• Material provided
------------

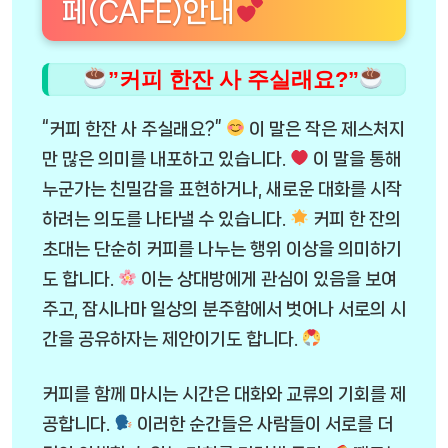
페(CAFE)안내
”커피 한잔 사 주실래요?”
“커피 한잔 사 주실래요?”
이 말은 작은 제스처지
만 많은 의미를 내포하고 있습니다.
이 말을 통해
누군가는 친밀감을 표현하거나, 새로운 대화를 시작
하려는 의도를 나타낼 수 있습니다.
커피 한 잔의
초대는 단순히 커피를 나누는 행위 이상을 의미하기
도 합니다.
이는 상대방에게 관심이 있음을 보여
주고, 잠시나마 일상의 분주함에서 벗어나 서로의 시
간을 공유하자는 제안이기도 합니다.
커피를 함께 마시는 시간은 대화와 교류의 기회를 제
공합니다.
이러한 순간들은 사람들이 서로를 더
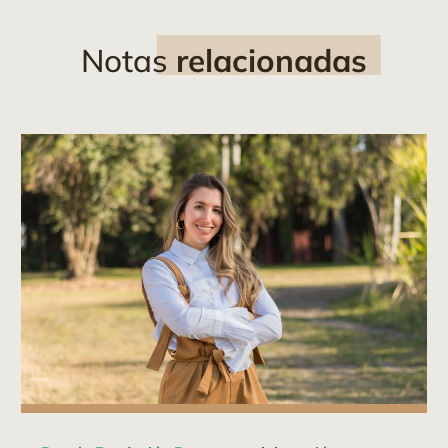
Notas
relacionadas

------------

• Your assignment
If the data includes images, omit them, and set down everything else exactly as above.

• Output below
페(CAFE)안내
”커피 한잔 사 주실래요?”
“커피 한잔 사 주실래요?”
이 말은 작은 제스처지
만 많은 의미를 내포하고 있습니다.
이 말을 통해
누군가는 친밀감을 표현하거나, 새로운 대화를 시작
하려는 의도를 나타낼 수 있습니다.
커피 한 잔의
초대는 단순히 커피를 나누는 행위 이상을 의미하기
도 합니다.
이는 상대방에게 관심이 있음을 보여
주고, 잠시나마 일상의 분주함에서 벗어나 서로의 시
간을 공유하자는 제안이기도 합니다.
커피를 함께 마시는 시간은 대화와 교류의 기회를 제
공합니다.
이러한 순간들은 사람들이 서로를 더
Notas
relacionadas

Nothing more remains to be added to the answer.